Padahal Rasulullah saw. telah bersabda:
“Kaum Muslim berserikat dalam tiga perkara yaitu padang rumput, air dan api. “ (HR Abu Dawud dan Ahmad).
Selain itu, jalan tol yang diswastakan dan pulau yang dijual ke asing adalah sedikit contoh bagaimana investasi ini merugikan negara. Mirisnya, pemerintah menyambut para investor ini dengan penuh hangat dan megah pada KTT ASEAN yang notabene dilaksanakan untuk melayani hawa nafsu asing untuk makin menguatkan cengkeramannya pada negara ini.

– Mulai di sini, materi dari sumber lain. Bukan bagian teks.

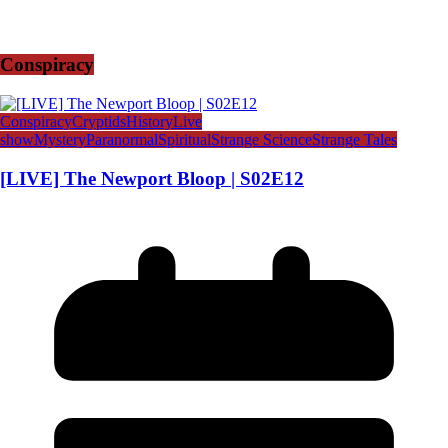
Conspiracy
Conspiracy
Cryptids
History
Live
show
Mystery
Paranormal
Spiritual
Strange Science
Strange Tales
[LIVE] The Newport Bloop | S02E12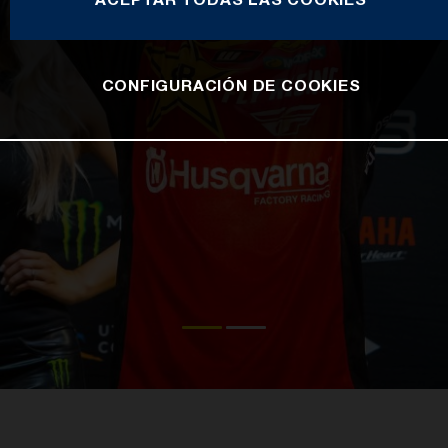
CONFIGURACIÓN DE COOKIES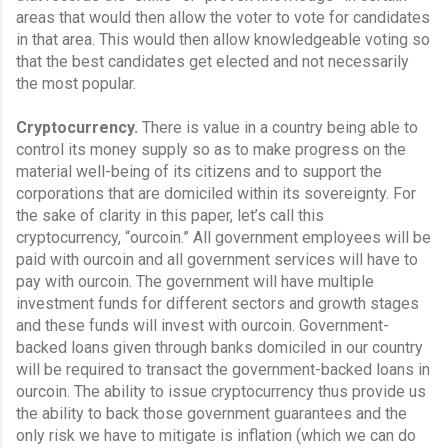
areas that would then allow the voter to vote for candidates 
in that area. This would then allow knowledgeable voting so 
that the best candidates get elected and not necessarily 
the most popular.
Cryptocurrency.
 There is value in a country being able to 
control its money supply so as to make progress on the 
material well-being of its citizens and to support the 
corporations that are domiciled within its sovereignty. For 
the sake of clarity in this paper, let’s call this 
cryptocurrency, “ourcoin.” All government employees will be 
paid with ourcoin and all government services will have to 
pay with ourcoin. The government will have multiple 
investment funds for different sectors and growth stages 
and these funds will invest with ourcoin. Government-
backed loans given through banks domiciled in our country 
will be required to transact the government-backed loans in 
ourcoin. The ability to issue cryptocurrency thus provide us 
the ability to back those government guarantees and the 
only risk we have to mitigate is inflation (which we can do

Sudah saatnya pemerintah dan rakyat memahami bahwa penjajahan saat ini tidak menggunakan senjata lagi, tetapi dengan kerja sama investasi. Sekaya-kayanya Indonesia dengan SDA melimpah dan dengan sebaik-baiknya pemimpin, tidak akan membuat negara ini lepas dari jeratan asing. Negara ini akan terus menjadi kue manis yang diperebutkan asing jika tidak mengubah asasnya. Oleh karena itu, diperlukan negara dengan tata kelola sesuai dengan syariat Islam agar negara ini mampu menjaga harta milik umum untuk kesejahteraan rakyatnya serta menjadi negara berdikari dan memiliki posisi tinggi dibandingkan negara dengan tata kelola kapitalisme.